Regulatory developments as the Bank takes control
The Bank of England Governor tonight confirmed that Hector Sants, the chief executive of the Financial Services Authority, has been persuaded to stay in office.
“I am absolutely delighted that Hector Sants has agreed to remain at the FSA and then move to the Bank to become the first chief executive of the new prudential regulator,” Mervyn King told his audience of bankers at the Mansion House.
Sants will run the rump of the FSA from within the Bank of England after a transition period. This is a major coup for George Osborne. Hector Sants announced his resignation in February, amid electoral uncertainty about his organisation’s future.

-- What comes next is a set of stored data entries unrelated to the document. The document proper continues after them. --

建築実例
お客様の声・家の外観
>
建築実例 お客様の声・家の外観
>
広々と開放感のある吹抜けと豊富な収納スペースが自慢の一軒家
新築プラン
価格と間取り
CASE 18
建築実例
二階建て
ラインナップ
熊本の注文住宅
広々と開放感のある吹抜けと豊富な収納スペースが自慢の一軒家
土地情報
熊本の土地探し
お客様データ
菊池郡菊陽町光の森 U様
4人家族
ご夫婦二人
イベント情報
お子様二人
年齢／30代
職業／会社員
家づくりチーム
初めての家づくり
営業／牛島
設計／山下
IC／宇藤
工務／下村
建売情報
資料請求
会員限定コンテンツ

This entity will have day to day management of the regulation of individual banks.
There will be a separate Financial Policy Committee, also within the Bank, that will make big picture judgements about the amount of credit swishing around the economy, imbalances in the economy and the global economy. If the FPC spots a problem, then the Bank of England’s new unit, run by Sants, would have as yet unspecified powers to rein in lending by the banks.

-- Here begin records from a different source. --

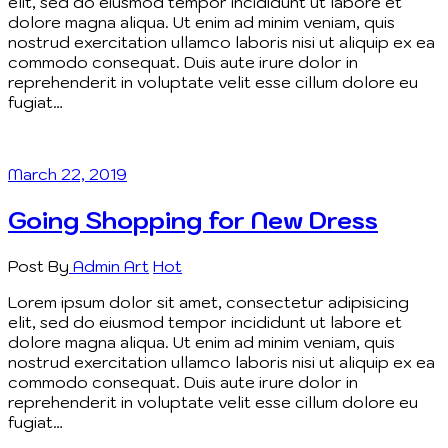
elit, sed do eiusmod tempor incididunt ut labore et
dolore magna aliqua. Ut enim ad minim veniam, quis
nostrud exercitation ullamco laboris nisi ut aliquip ex ea
commodo consequat. Duis aute irure dolor in
reprehenderit in voluptate velit esse cillum dolore eu
fugiat…
March 22, 2019
Going Shopping for New Dress
Post By
Admin
Art
Hot
Lorem ipsum dolor sit amet, consectetur adipisicing
elit, sed do eiusmod tempor incididunt ut labore et
dolore magna aliqua. Ut enim ad minim veniam, quis
nostrud exercitation ullamco laboris nisi ut aliquip ex ea
commodo consequat. Duis aute irure dolor in
reprehenderit in voluptate velit esse cillum dolore eu
fugiat…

King suggests that such a system could have seen a “progressive tightening in capital standards that would have reined in the near-tripling of UK balance sheets between 2002 and 2007” and help prevent the UK banking crisis.

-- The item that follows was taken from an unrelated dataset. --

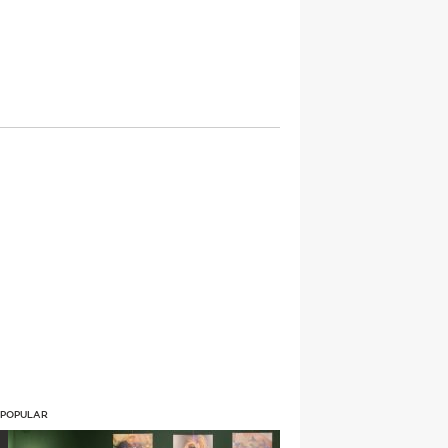
 POPULAR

The Governor believes that the new powers will allow the Bank of England not just to “take the punch bowl away as the party gets going” but also to “turn down the music when the dancing gets too wild”.
In another important development, Mervyn King gave a clear indication that when the Bank of England will raise interest rates before selling back the government bonds it has bought as part of the Quantitative Easing programme. It was a clear hint that the Bank is actively thinking about raising rates.
In his Mansion House speech George Osborne said: “the Financial Services Authority will cease to exist in its current form”.
He announced that former Barclays chief Martin Taylor, regulator Claire Spottiswoode, FT commentator Martin Wolf and investment banker Bill Winters will serve alongside Sir John Vickers on the UK Banking Commission, that will decide whether high street banking should be separated from investment banking.